Task description: What is needed is a single figure: how many lines of the records below contain the word "Διεθνής".

Page images and extracted text

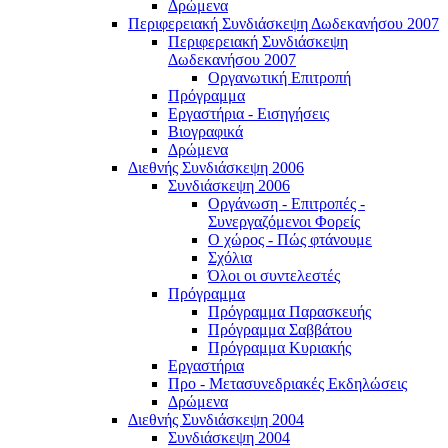
Δρώμενα
Περιφερειακή Συνδιάσκεψη Δωδεκανήσου 2007
Περιφερειακή Συνδιάσκεψη
Δωδεκανήσου 2007
Οργανωτική Επιτροπή
Πρόγραμμα
Εργαστήρια - Εισηγήσεις
Βιογραφικά
Δρώμενα
Διεθνής Συνδιάσκεψη 2006
Συνδιάσκεψη 2006
Οργάνωση - Επιτροπές -
Συνεργαζόμενοι Φορείς
Ο χώρος - Πώς φτάνουμε
Σχόλια
Όλοι οι συντελεστές
Πρόγραμμα
Πρόγραμμα Παρασκευής
Πρόγραμμα Σαββάτου
Πρόγραμμα Κυριακής
Εργαστήρια
Προ - Μετασυνεδριακές Εκδηλώσεις
Δρώμενα
Διεθνής Συνδιάσκεψη 2004
Συνδιάσκεψη 2004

Solved exercise: 2